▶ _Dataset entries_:
--- --- ---

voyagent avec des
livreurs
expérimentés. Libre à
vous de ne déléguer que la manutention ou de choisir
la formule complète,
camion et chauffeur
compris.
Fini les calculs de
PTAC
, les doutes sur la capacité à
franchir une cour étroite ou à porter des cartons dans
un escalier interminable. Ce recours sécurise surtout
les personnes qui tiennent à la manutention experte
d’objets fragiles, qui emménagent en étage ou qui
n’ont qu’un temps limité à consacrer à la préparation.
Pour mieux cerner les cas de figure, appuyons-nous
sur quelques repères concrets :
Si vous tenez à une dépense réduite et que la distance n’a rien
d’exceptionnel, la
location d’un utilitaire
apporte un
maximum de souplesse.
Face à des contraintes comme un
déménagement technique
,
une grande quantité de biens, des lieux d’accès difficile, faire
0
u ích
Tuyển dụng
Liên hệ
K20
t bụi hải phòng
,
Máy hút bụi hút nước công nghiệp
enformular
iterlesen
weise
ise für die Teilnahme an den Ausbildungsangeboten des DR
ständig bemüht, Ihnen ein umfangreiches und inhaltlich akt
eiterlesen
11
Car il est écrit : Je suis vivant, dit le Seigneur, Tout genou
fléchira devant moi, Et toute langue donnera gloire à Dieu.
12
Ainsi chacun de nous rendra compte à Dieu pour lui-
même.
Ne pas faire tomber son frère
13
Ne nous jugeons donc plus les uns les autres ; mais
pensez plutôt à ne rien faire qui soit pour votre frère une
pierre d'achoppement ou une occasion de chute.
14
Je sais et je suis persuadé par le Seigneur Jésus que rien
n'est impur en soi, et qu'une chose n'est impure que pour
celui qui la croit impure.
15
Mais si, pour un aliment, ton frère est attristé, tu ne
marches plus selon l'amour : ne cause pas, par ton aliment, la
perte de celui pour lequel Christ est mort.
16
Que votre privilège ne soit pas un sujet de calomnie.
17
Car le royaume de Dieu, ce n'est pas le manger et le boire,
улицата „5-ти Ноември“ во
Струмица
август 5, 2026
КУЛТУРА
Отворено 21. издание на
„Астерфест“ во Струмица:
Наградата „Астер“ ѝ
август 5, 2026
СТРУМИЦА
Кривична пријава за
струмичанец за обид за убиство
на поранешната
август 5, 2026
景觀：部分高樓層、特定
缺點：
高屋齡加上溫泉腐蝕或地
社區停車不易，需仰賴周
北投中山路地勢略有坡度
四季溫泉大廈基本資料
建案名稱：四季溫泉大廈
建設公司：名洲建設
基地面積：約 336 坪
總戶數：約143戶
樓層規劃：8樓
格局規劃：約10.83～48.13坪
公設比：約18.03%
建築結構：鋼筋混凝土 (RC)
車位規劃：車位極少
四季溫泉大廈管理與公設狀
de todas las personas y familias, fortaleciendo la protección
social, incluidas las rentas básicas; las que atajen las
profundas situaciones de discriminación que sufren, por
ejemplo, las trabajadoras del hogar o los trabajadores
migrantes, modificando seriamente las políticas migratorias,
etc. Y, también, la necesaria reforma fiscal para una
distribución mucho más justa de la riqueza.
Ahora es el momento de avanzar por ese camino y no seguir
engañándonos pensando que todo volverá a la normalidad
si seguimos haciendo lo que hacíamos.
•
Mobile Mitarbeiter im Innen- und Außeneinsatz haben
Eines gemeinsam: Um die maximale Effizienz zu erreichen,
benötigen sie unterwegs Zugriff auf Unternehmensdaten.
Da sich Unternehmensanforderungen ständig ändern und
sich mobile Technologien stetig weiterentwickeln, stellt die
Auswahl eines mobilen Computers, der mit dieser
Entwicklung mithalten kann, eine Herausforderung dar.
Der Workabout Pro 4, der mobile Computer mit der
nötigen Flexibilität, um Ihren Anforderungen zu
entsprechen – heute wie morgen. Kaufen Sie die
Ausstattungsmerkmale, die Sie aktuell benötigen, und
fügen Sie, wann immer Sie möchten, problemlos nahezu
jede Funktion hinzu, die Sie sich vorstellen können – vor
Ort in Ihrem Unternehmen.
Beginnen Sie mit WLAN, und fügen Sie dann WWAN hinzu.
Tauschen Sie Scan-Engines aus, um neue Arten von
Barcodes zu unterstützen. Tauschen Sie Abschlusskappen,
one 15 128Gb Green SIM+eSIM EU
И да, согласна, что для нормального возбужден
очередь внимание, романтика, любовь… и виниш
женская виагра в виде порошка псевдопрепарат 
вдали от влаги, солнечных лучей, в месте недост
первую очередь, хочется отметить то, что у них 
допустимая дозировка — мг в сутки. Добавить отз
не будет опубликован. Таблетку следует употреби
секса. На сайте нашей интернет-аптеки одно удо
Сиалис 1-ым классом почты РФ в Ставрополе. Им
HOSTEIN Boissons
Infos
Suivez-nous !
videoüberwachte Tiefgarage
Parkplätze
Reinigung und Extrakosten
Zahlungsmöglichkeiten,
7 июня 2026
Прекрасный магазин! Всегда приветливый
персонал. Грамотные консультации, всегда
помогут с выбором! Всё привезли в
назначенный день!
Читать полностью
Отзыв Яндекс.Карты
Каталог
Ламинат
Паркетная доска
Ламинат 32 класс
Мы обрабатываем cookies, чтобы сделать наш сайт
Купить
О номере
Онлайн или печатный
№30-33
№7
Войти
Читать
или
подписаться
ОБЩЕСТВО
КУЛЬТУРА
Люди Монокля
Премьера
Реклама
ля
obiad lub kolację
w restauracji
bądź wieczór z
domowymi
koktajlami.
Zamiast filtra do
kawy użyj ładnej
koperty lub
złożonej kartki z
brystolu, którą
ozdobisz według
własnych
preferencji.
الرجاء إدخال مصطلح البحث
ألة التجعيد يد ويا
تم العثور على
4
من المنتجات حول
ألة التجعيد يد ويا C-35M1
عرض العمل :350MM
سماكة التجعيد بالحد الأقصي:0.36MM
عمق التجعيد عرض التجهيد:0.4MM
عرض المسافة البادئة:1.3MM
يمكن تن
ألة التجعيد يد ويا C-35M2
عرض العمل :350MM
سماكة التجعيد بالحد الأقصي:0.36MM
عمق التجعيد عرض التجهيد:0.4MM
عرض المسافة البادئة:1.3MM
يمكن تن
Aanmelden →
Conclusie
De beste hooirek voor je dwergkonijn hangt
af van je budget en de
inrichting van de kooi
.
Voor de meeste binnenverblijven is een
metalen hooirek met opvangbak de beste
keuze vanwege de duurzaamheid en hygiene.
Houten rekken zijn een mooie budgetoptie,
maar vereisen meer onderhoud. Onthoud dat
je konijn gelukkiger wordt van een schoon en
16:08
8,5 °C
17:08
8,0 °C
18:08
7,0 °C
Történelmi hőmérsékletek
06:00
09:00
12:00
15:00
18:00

--- --- ---

Each line that holds the string "aliment" is to be copied from the entries above.

Mais si, pour un aliment, ton frère est attristé, tu ne
marches plus selon l'amour : ne cause pas, par ton aliment, la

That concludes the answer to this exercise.